New York's MTA Wants To Keep People Off Subway Tracks With New Platform Doors
Photo: Ed Jones (Getty Images)
The MTA is tired of people falling — or being shoved — onto subway tracks in New York City, so they are trying to do something about it.
The Metropolitan Transportation Authority is launching a new pilot program that will put up shove-stopping barriers at three subway stations in Manhattan and Queens. They will be found at the Times Square 7 line, Third Avenue L Line and Sutphin Boulevard/JFK Airport at the end of the E Line.
MTA Chair Janno Lieber made the announcement Wednesday during an appearance on Spectrum News NY1.
Lieber said he and his team had previously studied and ruled out platform doors as part of the MTA’s current capital improvement plan. That was mostly due to their thinking that the program would be too expensive and complicated.
However, that changed after a woman was murdered when she was pushed onto the tracks at the Times Square station by a mentally ill homeless man in January.
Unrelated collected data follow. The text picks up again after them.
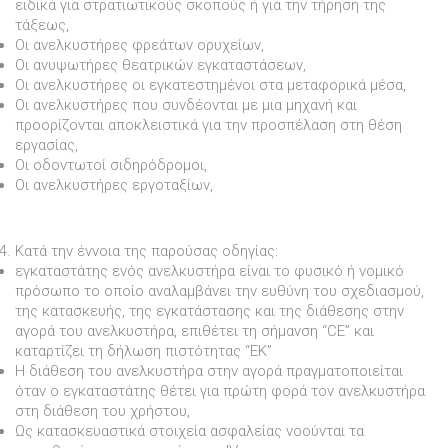
ειδικά για στρατιωτικούς σκοπούς ή για την τήρηση της
τάξεως,
Οι ανελκυστήρες φρεάτων ορυχείων,
Οι ανυψωτήρες θεατρικών εγκαταστάσεων,
Οι ανελκυστήρες οι εγκατεστηµένοι στα µεταφορικά µέσα,
Οι ανελκυστήρες που συνδέονται µε µια µηχανή και
προορίζονται αποκλειστικά για την προσπέλαση στη θέση
εργασίας,
Οι οδοντωτοί σιδηρόδροµοι,
Οι ανελκυστήρες εργοταξίων,
Κατά την έννοια της παρούσας οδηγίας:
εγκαταστάτης ενός ανελκυστήρα είναι το φυσικό ή νοµικό
πρόσωπο το οποίο αναλαµβάνει την ευθύνη του σχεδιασµού,
της κατασκευής, της εγκατάστασης και της διάθεσης στην
αγορά του ανελκυστήρα, επιθέτει τη σήµανση “CE” και
καταρτίζει τη δήλωση πιστότητας “ΕΚ”
Η διάθεση του ανελκυστήρα στην αγορά πραγµατοποιείται
όταν ο εγκαταστάτης θέτει για πρώτη φορά τον ανελκυστήρα
στη διάθεση του χρήστου,
Ως κατασκευαστικά στοιχεία ασφαλείας νοούνται τα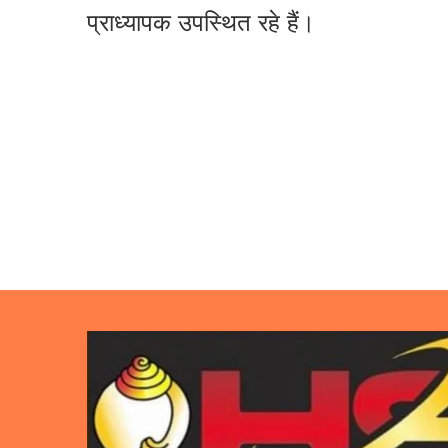
प्राध्यापक उपस्थित रहे हैं।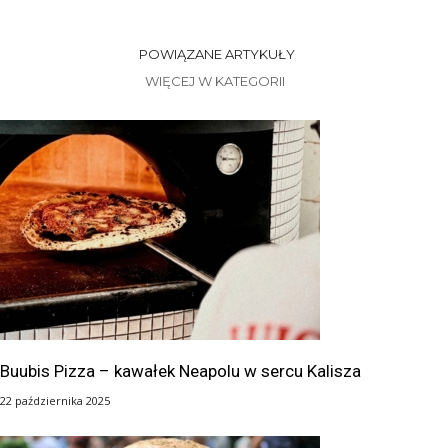
POWIĄZANE ARTYKUŁY
WIĘCEJ W KATEGORII
Buubis Pizza – kawałek Neapolu w sercu Kalisza
22 października 2025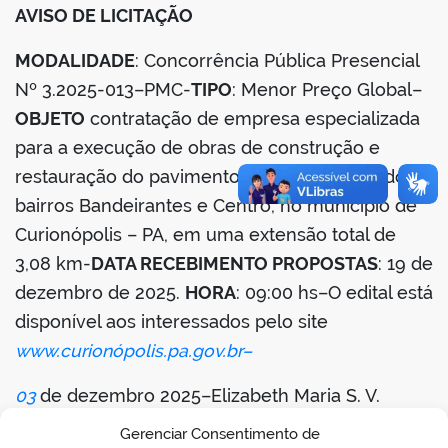
AVISO DE LICITAÇÃO
din
MODALIDADE
: Concorrência Pública Presencial
Nº 3.2025-013–PMC-
TIPO
: Menor Preço Global–
OBJETO
contratação de empresa especializada
para a execução de obras de construção e
restauração do pavimento de vias urbanas dos
bairros Bandeirantes e Centro, no município de
Curionópolis – PA, em uma extensão total de
3,08 km-
DATA RECEBIMENTO PROPOSTAS
: 19 de
dezembro de 2025.
HORA
: 09:00 hs–O edital está
disponível aos interessados pelo site
www.curionópolis.pa.gov.br–
03
de dezembro 2025–Elizabeth Maria S. V.
Botelho da Silva – Coordenadora Geral de
Gerenciar Consentimento de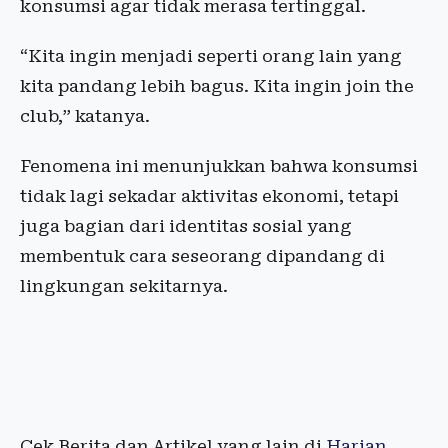
konsumsi agar tidak merasa tertinggal.
“Kita ingin menjadi seperti orang lain yang
kita pandang lebih bagus. Kita ingin join the
club,” katanya.
Fenomena ini menunjukkan bahwa konsumsi
tidak lagi sekadar aktivitas ekonomi, tetapi
juga bagian dari identitas sosial yang
membentuk cara seseorang dipandang di
lingkungan sekitarnya.
Cek Berita dan Artikel yang lain di
Harian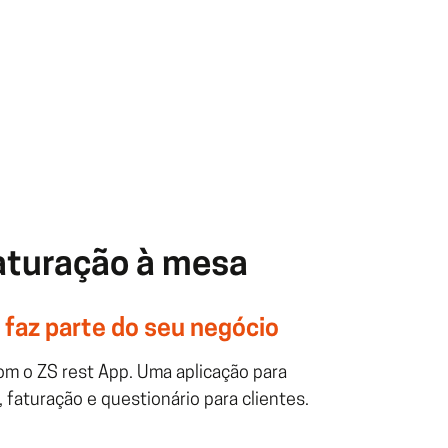
aturação à mesa
faz parte do seu negócio
m o ZS rest App. Uma aplicação para
faturação e questionário para clientes.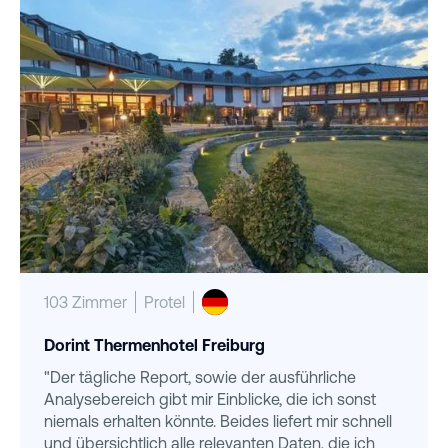
103 Zimmer
Protel
Dorint Thermenhotel Freiburg
"Der tägliche Report, sowie der ausführliche
Analysebereich gibt mir Einblicke, die ich sonst
niemals erhalten könnte. Beides liefert mir schnell
und übersichtlich alle relevanten Daten, die ich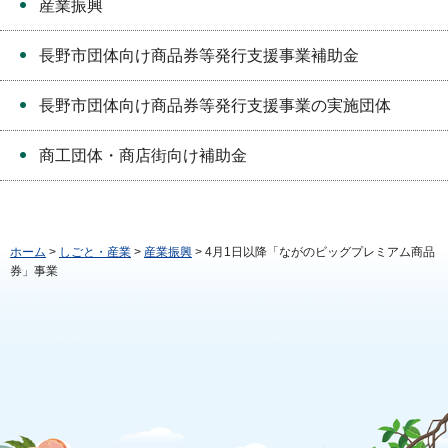
産業振興
長野市団体向け商品券等発行支援事業補助金
長野市団体向け商品券等発行支援事業の実施団体
商工団体・商店街向け補助金
ホーム
>
しごと・産業
>
産業振興
> 4月1日以降「ながのビッグプレミアム商品
券」事業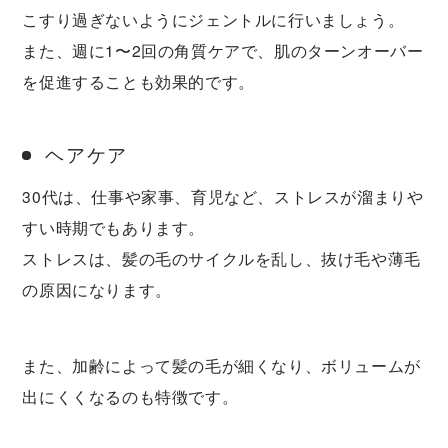
こすり過ぎないようにジェントルに行いましょう。
また、週に1〜2回の角質ケアで、肌のターンオーバー
を促進することも効果的です。
ヘアケア
30代は、仕事や家事、育児など、ストレスが溜まりや
すい時期でもあります。
ストレスは、髪の毛のサイクルを乱し、抜け毛や薄毛
の原因になります。
また、加齢によって髪の毛が細くなり、ボリュームが
出にくくなるのも特徴です。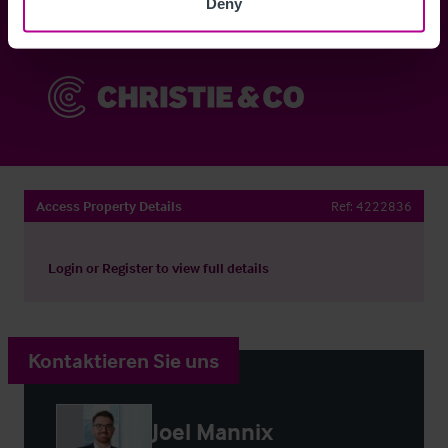
Deny
Sie haben bereits ein Konto?
Jetzt anmelden
Access Property Details
Ref:
4222836
Login
or
Register
to view full details
Kontaktieren Sie uns
Joel Mannix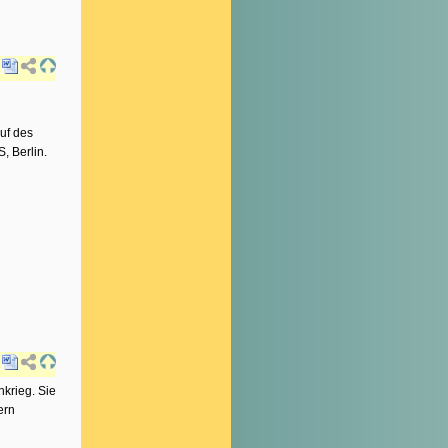
auf des
, Berlin.
krieg. Sie
ern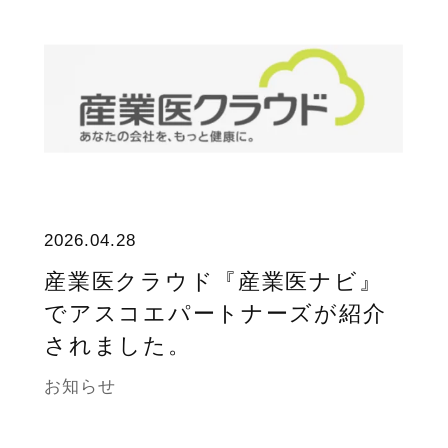
2026.04.28
産業医クラウド『産業医ナビ』
でアスコエパートナーズが紹介
されました。
お知らせ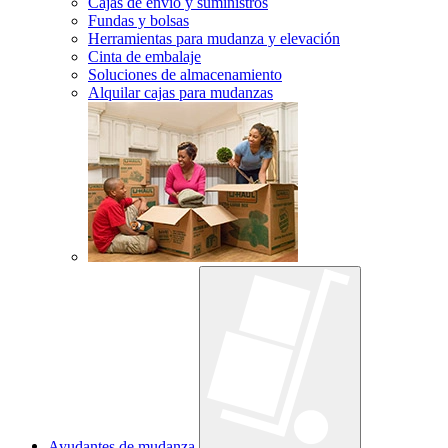
Cajas de envío y suministros
Fundas y bolsas
Herramientas para mudanza y elevación
Cinta de embalaje
Soluciones de almacenamiento
Alquilar cajas para mudanzas
Ayudantes de mudanza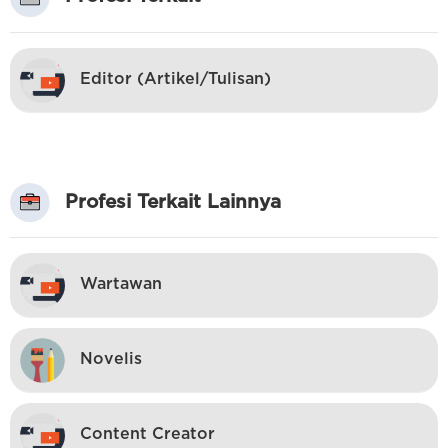
Editor (Artikel/Tulisan)
Profesi Terkait Lainnya
Wartawan
Novelis
Content Creator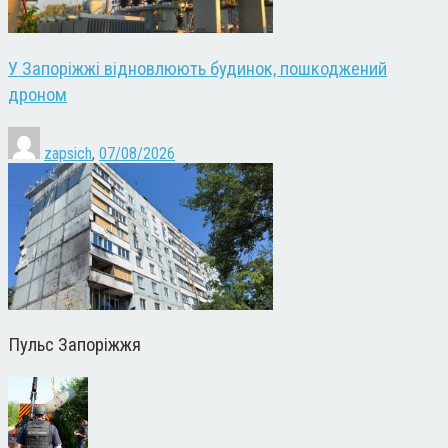
У Запоріжжі відновлюють будинок, пошкоджений
дроном
zapsich
,
07/08/2026
Пульс Запоріжжя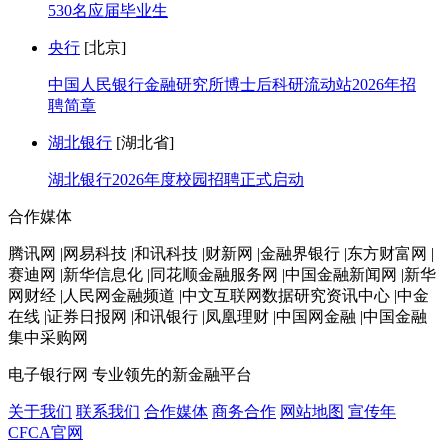
530名应届毕业生
央行
[北京]
中国人民银行金融研究所博士后科研流动站2026年招
聘简章
湖北银行
[湖北省]
湖北银行2026年度校园招聘正式启动
合作媒体
腾讯网 |网易科技 |和讯科技 |财新网 |金融界银行 |东方财富网 |
赛迪网 |新华信息化 |同花顺金融服务网 |中国金融新闻网 |新华
网财经 |人民网金融频道 |中文互联网数据研究资讯中心 |中金
在线 |证券日报网 |和讯银行 |凤凰理财 |中国网金融 |中国金融
集中采购网
电子银行网
专业领先的新金融平台
关于我们
联系我们
合作媒体
商务合作
网站地图
宣传年
CFCA官网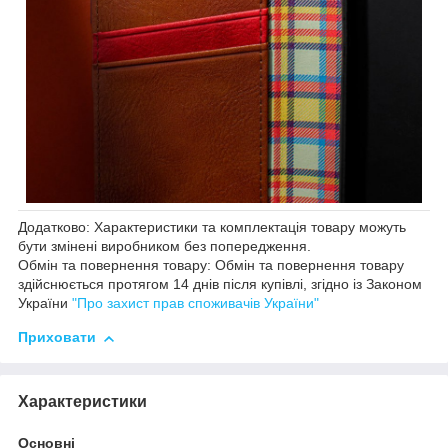
Додатково: Характеристики та комплектація товару можуть
бути змінені виробником без попередження.
Обмін та повернення товару: Обмін та повернення товару
здійснюється протягом 14 днів після купівлі, згідно із Законом
України
"Про захист прав споживачів України"
Приховати
Характеристики
Основні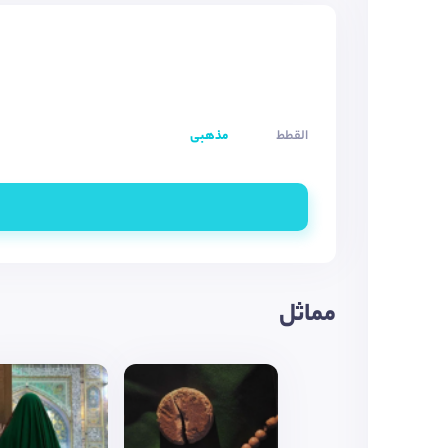
القطط
مذهبی
مماثل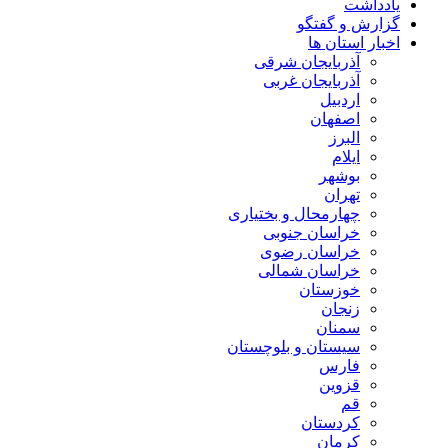
یادداشت
گزارش و گفتگو
اخبار استان ها
آذربایجان شرقی
آذربایجان غربی
اردبیل
اصفهان
البرز
ایلام
بوشهر
تهران
چهارمحال و بختیاری
خراسان جنوبی
خراسان رضوی
خراسان شمالی
خوزستان
زنجان
سمنان
سیستان و بلوچستان
فارس
قزوین
قم
کردستان
کرمان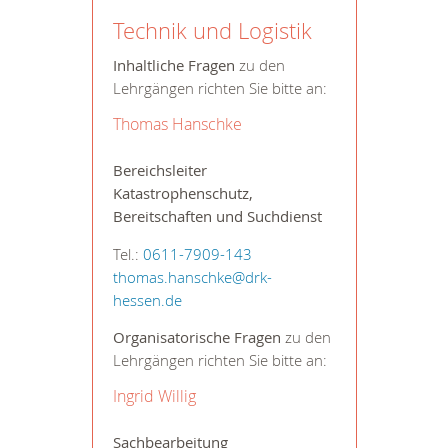
Technik und Logistik
Inhaltliche Fragen
zu den
Lehrgängen richten Sie bitte an:
Thomas Hanschke
Bereichsleiter
Katastrophenschutz,
Bereitschaften und Suchdienst
Tel.:
0611-7909-143
thomas.hanschke@drk-
hessen.de
Organisatorische Fragen
zu den
Lehrgängen richten Sie bitte an:
Ingrid Willig
Sachbearbeitung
In addition to the trail platform doors, the MTA is exploring the idea of using thermal and laser technology to see if someone is on the tracks who shouldn’t be. From the article:
“It’s going to take a while. We’re going to put the money together, which is a little complicated,” Lieber told NY1. “But our goal is to try out these technologies, at different places in the system, including three stations, trying out platform doors.”
Lieber said the MTA would also be working with NYU Medical Center to figure out a way to keep people from committing suicide by jumping on tracks in front of trains.
After Michelle Alyssa Go’s death in January, advocates called on the MTA to put these barriers in place. Similar systems are already in place in parts of Europe and Asia, and they can also be found at JFK Airport’s Air Train.
There’s no word right now on how much the pilot program will cost — or how much a full implementation across the city will be, but the MTA is working on raising funds to do so.